Your answer should be the exact lines of the data below from the one containing "Sign up for our newsletter." through the one containing "too with more"; please include nothing else.

*** INPUT DATA Section Begins ***

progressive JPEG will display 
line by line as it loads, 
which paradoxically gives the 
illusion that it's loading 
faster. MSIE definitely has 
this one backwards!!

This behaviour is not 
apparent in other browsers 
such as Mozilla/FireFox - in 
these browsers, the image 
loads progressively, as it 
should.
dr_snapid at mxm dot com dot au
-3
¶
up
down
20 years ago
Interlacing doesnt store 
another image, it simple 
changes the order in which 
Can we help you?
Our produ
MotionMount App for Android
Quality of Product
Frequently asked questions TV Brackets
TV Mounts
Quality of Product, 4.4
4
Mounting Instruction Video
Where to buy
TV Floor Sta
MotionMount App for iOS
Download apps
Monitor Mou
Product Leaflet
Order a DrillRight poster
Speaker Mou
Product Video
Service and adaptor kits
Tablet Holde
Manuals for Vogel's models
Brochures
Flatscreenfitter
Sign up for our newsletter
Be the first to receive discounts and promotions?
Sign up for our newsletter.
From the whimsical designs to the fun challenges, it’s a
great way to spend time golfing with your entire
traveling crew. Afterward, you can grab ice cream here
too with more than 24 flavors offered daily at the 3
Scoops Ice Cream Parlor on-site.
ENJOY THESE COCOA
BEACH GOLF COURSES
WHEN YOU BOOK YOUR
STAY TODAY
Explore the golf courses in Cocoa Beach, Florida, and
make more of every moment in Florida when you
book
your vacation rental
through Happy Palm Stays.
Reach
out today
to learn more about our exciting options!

*** INPUT DATA Section Ends ***
*** INPUT DATA Section Begins ***

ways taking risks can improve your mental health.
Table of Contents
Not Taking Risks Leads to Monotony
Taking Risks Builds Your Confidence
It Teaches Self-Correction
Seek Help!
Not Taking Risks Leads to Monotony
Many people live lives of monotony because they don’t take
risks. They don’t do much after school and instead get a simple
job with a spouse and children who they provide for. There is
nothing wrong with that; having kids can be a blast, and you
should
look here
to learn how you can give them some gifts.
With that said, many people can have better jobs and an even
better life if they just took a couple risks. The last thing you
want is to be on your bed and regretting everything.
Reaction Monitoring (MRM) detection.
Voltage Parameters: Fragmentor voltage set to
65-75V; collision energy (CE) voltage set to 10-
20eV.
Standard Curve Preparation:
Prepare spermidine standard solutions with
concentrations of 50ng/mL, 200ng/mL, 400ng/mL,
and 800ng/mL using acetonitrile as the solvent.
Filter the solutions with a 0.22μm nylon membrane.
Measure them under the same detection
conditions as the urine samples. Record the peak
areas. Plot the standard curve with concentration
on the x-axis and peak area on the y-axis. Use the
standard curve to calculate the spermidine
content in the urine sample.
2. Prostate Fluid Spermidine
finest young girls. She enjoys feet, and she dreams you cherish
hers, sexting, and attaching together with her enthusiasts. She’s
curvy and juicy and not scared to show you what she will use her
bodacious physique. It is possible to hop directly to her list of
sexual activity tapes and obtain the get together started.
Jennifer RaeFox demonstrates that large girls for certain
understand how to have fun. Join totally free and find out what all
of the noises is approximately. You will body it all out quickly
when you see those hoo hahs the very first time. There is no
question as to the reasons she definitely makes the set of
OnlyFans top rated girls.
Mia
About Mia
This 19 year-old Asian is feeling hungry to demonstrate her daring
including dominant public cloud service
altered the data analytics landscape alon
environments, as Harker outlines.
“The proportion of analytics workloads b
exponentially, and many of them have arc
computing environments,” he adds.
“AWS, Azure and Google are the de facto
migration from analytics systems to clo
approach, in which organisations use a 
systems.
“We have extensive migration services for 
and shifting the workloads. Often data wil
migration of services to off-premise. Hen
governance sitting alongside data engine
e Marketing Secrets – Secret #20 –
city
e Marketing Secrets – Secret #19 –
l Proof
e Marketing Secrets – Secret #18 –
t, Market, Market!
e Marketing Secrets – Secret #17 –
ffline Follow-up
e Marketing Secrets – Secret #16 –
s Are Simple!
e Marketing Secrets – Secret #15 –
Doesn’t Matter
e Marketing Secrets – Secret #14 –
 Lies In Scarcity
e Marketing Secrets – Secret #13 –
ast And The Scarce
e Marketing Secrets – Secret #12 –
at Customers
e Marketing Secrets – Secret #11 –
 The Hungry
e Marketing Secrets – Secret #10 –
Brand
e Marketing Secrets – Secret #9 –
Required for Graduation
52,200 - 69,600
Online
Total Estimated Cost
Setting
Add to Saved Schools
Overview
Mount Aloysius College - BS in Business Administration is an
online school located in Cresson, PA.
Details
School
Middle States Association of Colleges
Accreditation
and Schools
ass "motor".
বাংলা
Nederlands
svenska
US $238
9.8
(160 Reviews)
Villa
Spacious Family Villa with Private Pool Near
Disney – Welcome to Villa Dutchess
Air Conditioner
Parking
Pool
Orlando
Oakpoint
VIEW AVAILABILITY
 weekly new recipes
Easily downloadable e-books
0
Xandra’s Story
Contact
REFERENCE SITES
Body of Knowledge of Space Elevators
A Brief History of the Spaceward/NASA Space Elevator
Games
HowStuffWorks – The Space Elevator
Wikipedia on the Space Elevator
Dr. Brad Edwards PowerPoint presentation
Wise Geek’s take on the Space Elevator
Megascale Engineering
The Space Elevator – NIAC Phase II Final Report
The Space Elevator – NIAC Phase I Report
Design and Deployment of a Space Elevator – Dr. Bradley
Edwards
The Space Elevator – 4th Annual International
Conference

*** INPUT DATA Section Ends ***

▸ **WORKED SOLUTION**:
Sign up for our newsletter.
From the whimsical designs to the fun challenges, it’s a
great way to spend time golfing with your entire
traveling crew. Afterward, you can grab ice cream here
too with more than 24 flavors offered daily at the 3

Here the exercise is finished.